10th Mayor of Timmins
- Incumbent
- Assumed office December 1, 2022
- Preceded by: Kristin Murray

Personal details
- Born: Timmins, Ontario
- Education: University of Ottawa (Bachelor of Arts); University of London (Master of Research);
- Website: www.michelleboileau.ca

= Michelle Boileau =

Canadian politician

Michelle Boileau is a Canadian educator and politician. She currently serves as the 10th mayor of Timmins. She was elected in the 2022 Ontario municipal elections. Boileau previously served on the municipal council in the City of Timmins from 2018 to 2022, representing Ward 5.

==Early career and education==
Boileau was born and raised in Timmins, Ontario. She is Franco-Ontarian. Boileau graduated from the University of Ottawa with a Honours bachelor's degree and from the University of London with a Master of Research degree in Educational and Social Research.

Prior to entering politics, Boileau worked as a director, manager, support staff and part-time professor in the postsecondary education sector.

==Political career==
Boileau was elected to the municipal council of the City of Timmins following the 2018 Ontario municipal elections, representing Ward 5.

Boileau was the Liberal candidate in the 2019 federal election for the riding of Timmins—James Bay. She receicved 25.7 per cent of the vote, coming in third and losing to incumbent Charlie Angus of the New Democratic Party, who received 40.5 per cent of the vote.
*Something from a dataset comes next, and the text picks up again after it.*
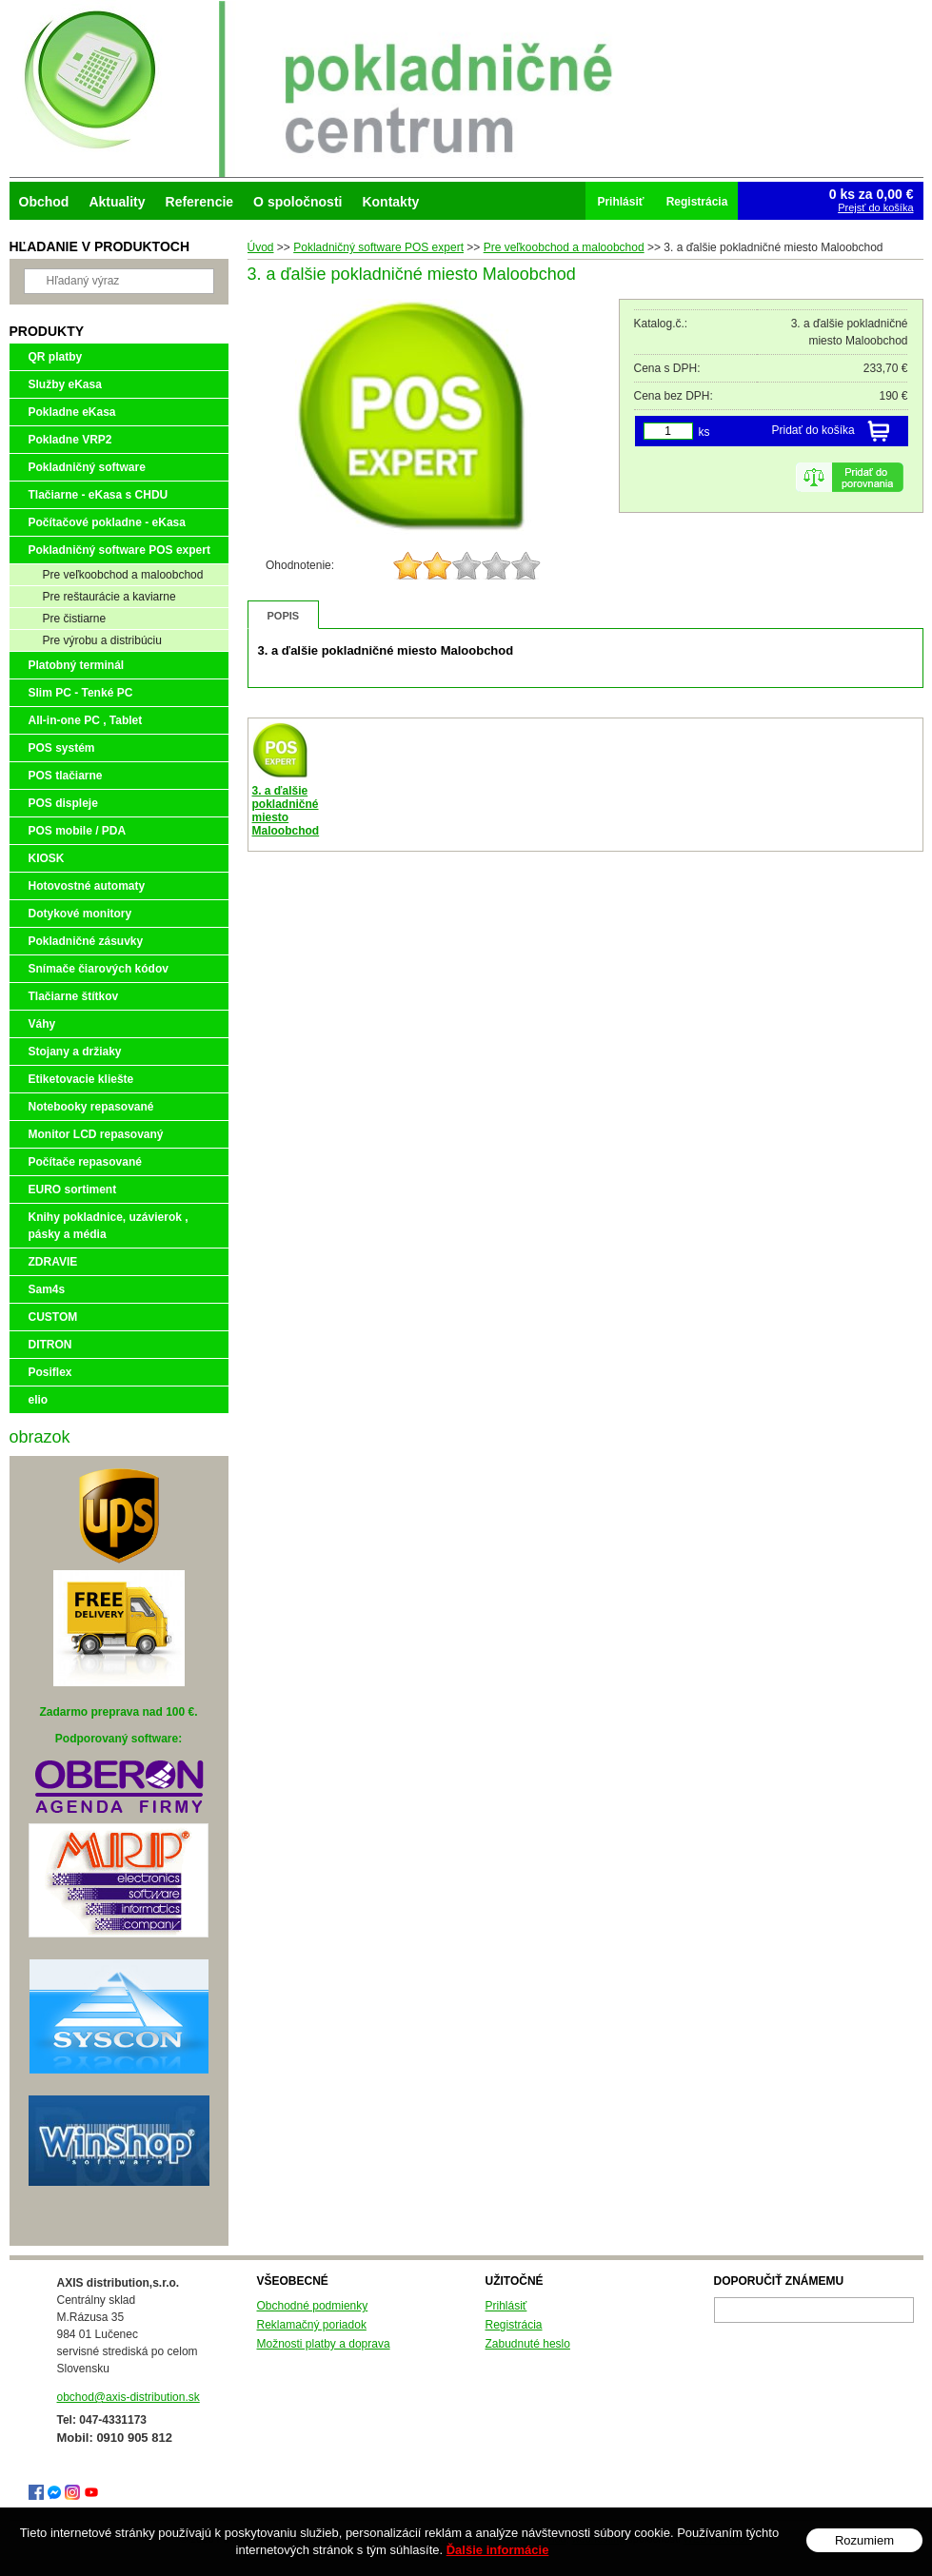 The height and width of the screenshot is (2576, 932). I want to click on Pre reštaurácie a kaviarne, so click(109, 596).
In 2022, Boileau was elected in the 2022 Ontario municipal elections to serve as the 10th mayor of Timmins. Boileau earned an unofficial 61.47 per cent vote share, while her challengers Joe Campbell won 32.07 per cent, and Richard Lafleur won 6.46 per cent. Boileau is the third women to hold the office of mayor of Timmins.
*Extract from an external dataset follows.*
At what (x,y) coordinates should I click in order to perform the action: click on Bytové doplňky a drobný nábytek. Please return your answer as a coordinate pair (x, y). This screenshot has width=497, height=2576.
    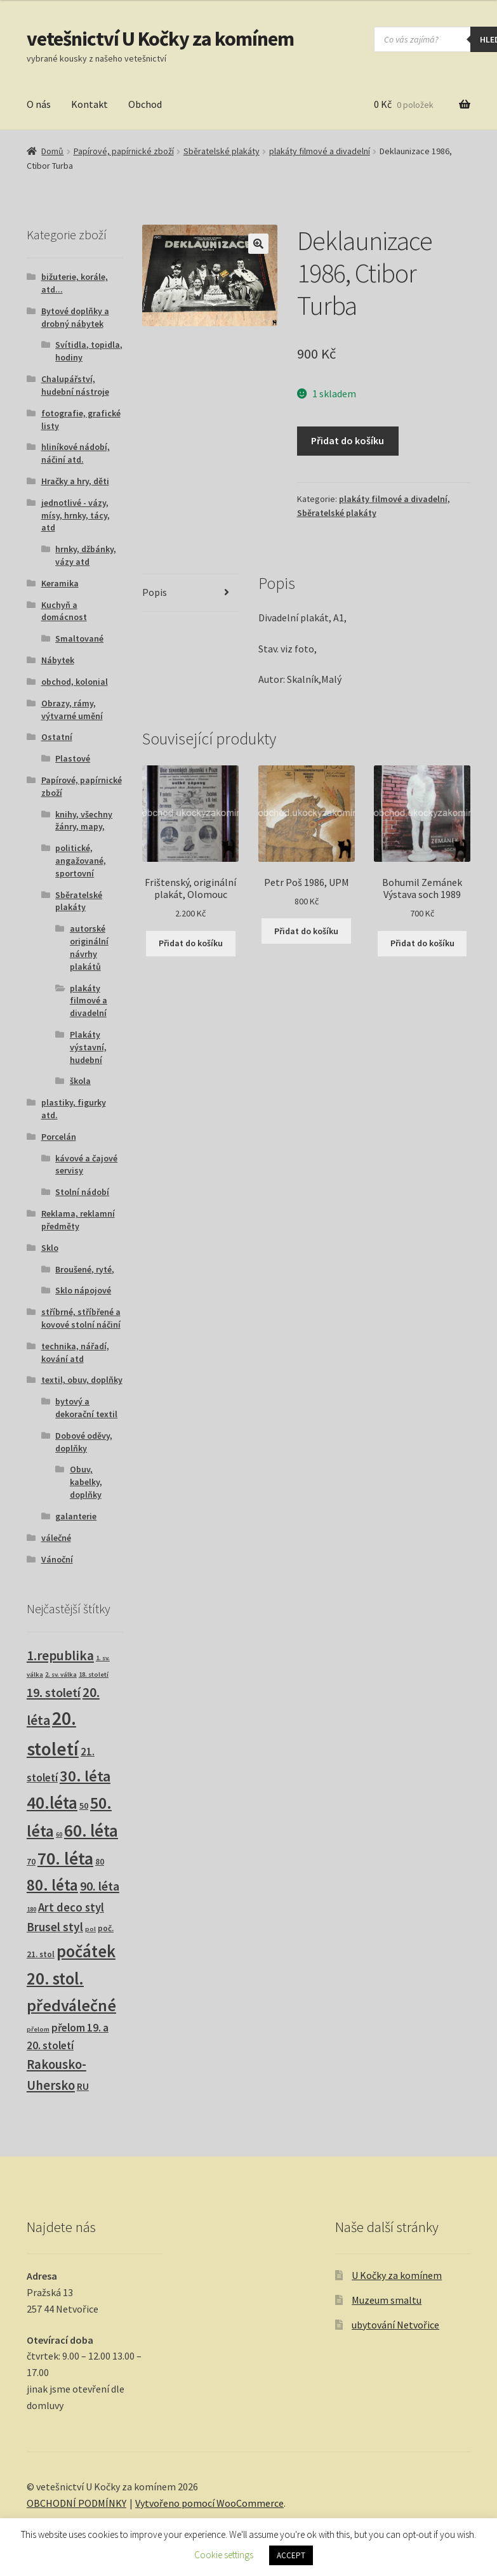
    Looking at the image, I should click on (75, 317).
In 2024, Boileau became the City of Timmins’ first mayor to give birth while in office.

In 2026, Boileau announced she will seek re-election in the 2026 Ontario municipal elections. Boileau submitted her nomination papers to the City of Timmins.

Boileau currently serves as President of the Francophone Association of Municipalities of Ontario (Association française des municipalités d'Ontario).